South Korea and the United States have agreed to push for talks of regional powers to coordinate measures to effectively deter North Korea’s provocative actions. President Lee Myung-bak in Washington met with Secretary of State Hillary Clinton and Secretary of Defense Robert Gates. “We need a strategic and principled approach so that North Korea could realize that its bad behavior will no longer get rewarded and the North will have to pay for it,” Lee was quoted as saying during his meeting with Gates. The president stressed that five members, excluding North Korea, of the six-party talks should address the North’s threat in one voice, said presidential spokeswoman Kim Eun-hye. Gates expressed his consent, saying that it was time to change the allies’ approach in dealing with the North, she said. Lee also discussed a Korea-U.S. trade agreement and the global economic crisis with Secretary of Treasury Timothy Geithner and Trade Representative Ronald Kirk. Lee and Geithner agreed that world economies are showing signs of recovery but cautioned against premature optimism. Geithner was quoted as saying that the United States will not let up its stimulus measures and that next year’s package would be almost of the same scale as that of 2009. He dismissed concerns about inflation, saying that growth rates of all countries fell short of their growth potential. (Hwang Jang-jin, “N.K. Bad Behavior Will No Longer Be Rewarded,’” Korea Herald, June 17, 2009)

A Kyodo News weekend poll released Monday found 38.5 percent of voters voicing support for the DPJ compared with a record-low 19.8 percent backing Prime Minister Aso’s LDP. The support rate for the Cabinet was just 17.5 percent, down 8.7 percentage points from last month, according to the weekend survey of 1,039 randomly called voters. Asked what party they would vote for in the next House of Representatives election’s proportional representation blocks, 47.8 percent of the pollees named the DPJ and 18.7 percent said the LDP. (Japan Times, “Popularity of DPJ Doubled LDP’s: Poll,” June 15, 2009)


6/16/09:
President Obama met today at the White House with his South Korean counterpart, Lee Myung-bak, with a new program of U.N. sanctions and threats from the North Korean government serving as the backdrop. Lee secured assurances from Obama that the United States would extend its “nuclear umbrella” over South Korea in the face of attacks from the North. In addition, both leaders pledged to pursue a “denuclearized” Korean Peninsula, with Obama declaring during remarks to reporters that North Korea’s bid to become a nuclear power is not inevitable and will not be accepted by his administration. “We will pursue denuclearization on the Korean Peninsula vigorously, so we have not come to a conclusion that North Korea will or should be a nuclear power,” Obama said. “Given their past behavior, given the belligerent manner in which they are constantly threatening their neighbors, I don’t think there’s any question that that would be a destabilizing situation that would be a profound threat to not only the United States’ security, but to world security.” (Scott Wilson, “Obama, South Korean Leader Discuss Threat from North,” Washington Post, June 16, 2009)

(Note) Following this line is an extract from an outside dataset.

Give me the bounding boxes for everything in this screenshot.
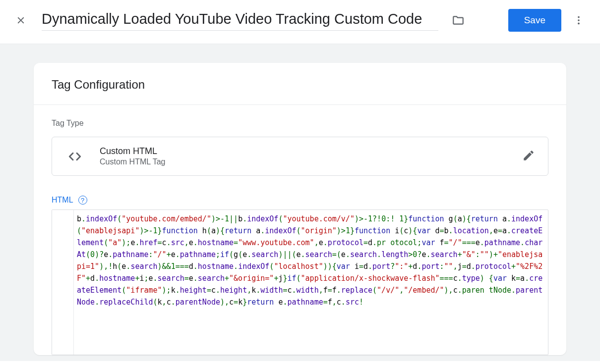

KCNA “released a detailed report laying bare the facts about the crimes committed by the American journalists who were arrested for having illegally trespassed into the border of the DPRK and committed hostile acts against it for which they were tried. According to it, at dawn of March 17 unidentified two men and two women covertly crossed the River Tuman to intrude into its bank of the DPRK side in Kangan-ri, Onsong County, North Hamgyong Province. The two women were arrested on the spot. The arrestees were confirmed to be Chinese-American Laura Ling, 32, correspondent of the Current TV, and south Korean-American Seung-Un Lee, 36, editor of the Current TV.The investigation proved that the intruders crossed the border and committed the crime for the purpose of making animation files to be used for an anti-DPRK smear campaign over its human rights issue. The preliminary investigation proved that they had a confab on producing and broadcasting a documentary slandering the DPRK with Mitch Koss, executive producer of programming of the Current TV, David Neuman, president of programming, and David Harleston, head of the Legal Department of Current TV, and other men in Los Angeles, U.S. in January. A trial of the accused was held at the Pyongyang City Court from June 4 to 8. At the trial the accused admitted that what they did were criminal acts committed, prompted by the political motive to isolate and stifle the socialist system of the DPRK by faking up moving images aimed at falsifying its human rights performance and hurling slanders and calumnies at it. In the name of the DPRK the Central Court determined ten years of hard labor according to Provision 69 of the Criminal Code and four years of hard labor according to Provision 233 of the Criminal Code for the accused Laura Ling and Seung-Un Lee and sentenced them to 12 years of hard labor according to Provision 44 of the Criminal Code. The prison term is counted from March 22, 2009, when the accused were detained and it was pronounced that the judgment is unappealable. The criminals admitted and accepted the judgment. We are following with a high degree of vigilance the attitude of the U.S. which spawned the criminal act against the DPRK.” (KCNA, “KCNA Detailed Report on Truth of Crimes Committed by American Journalists,” June 16, 2009)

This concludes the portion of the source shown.